Protocolo diagnóstico
- Analítica con bioquímica + ecografía
- TAC o resonancia magnética si es económicamente viable
- Punción lumbar (LCR) para citología y PCR, si la presión intracraneal lo permite y el veterinario lo estima oportuno
- En forma ocular: citología y PCR del humor acuoso
Respuesta al tratamiento: si el cuadro es compatible con PIF y el estado del gato no permite esperar, un veterinario con experiencia puede decidir iniciar el tratamiento antes de tener la PCR. El GS-441524 actúa específicamente sobre el coronavirus mutado, así que una mejora clara en los primeros 3–7 días refuerza mucho la sospecha. Refuerza, no confirma: la respuesta al tratamiento es un argumento clínico a favor, no una prueba diagnóstica. El PIF suele presentarse en gatos menores de 24 meses o mayores de 15 años.
FAQ
Preguntas sobre el diagnóstico del PIF
Respuestas claras a las dudas más comunes.
No existe un único test 100% definitivo. La combinación más diagnóstica incluye: ratio albúmina/globulina inferior a 0.8 (con frecuencia inferior a 0.5), proteínas totales elevadas, linfopenia y anemia. En el PIF húmedo, un test de Rivalta positivo en el líquido abdominal añade especificidad. La PCR en líquido y la inmunohistoquímica en tejido son las únicas que permiten confirmar el diagnóstico. Sin una de las dos, lo correcto es hablar de un cuadro compatible con PIF, no de un PIF confirmado.

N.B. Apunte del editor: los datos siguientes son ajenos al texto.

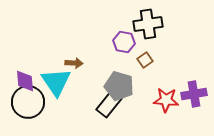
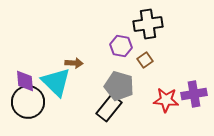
purple hexagon: moved 3 px left, 4 px down
cyan triangle: rotated 12 degrees counterclockwise
black rectangle: moved 4 px down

El coste varía según las pruebas realizadas y el país. Una analítica completa puede costar entre 80-200€. La PCR específica en líquido puede ser más cara. Habla con tu veterinario sobre las opciones más coste-efectivas para tu situación.
Si el estado del gato está empeorando rápidamente y el cuadro clínico es muy sugestivo, algunos veterinarios con experiencia inician el tratamiento sin esperar la confirmación definitiva, una respuesta positiva al tratamiento en los primeros días también refuerza el diagnóstico. Es una decisión del veterinario, y mientras no llegue la PCR el caso sigue siendo compatible con PIF y no un PIF confirmado. Un diagnóstico más sólido da más seguridad para decidir, pero el tiempo importa.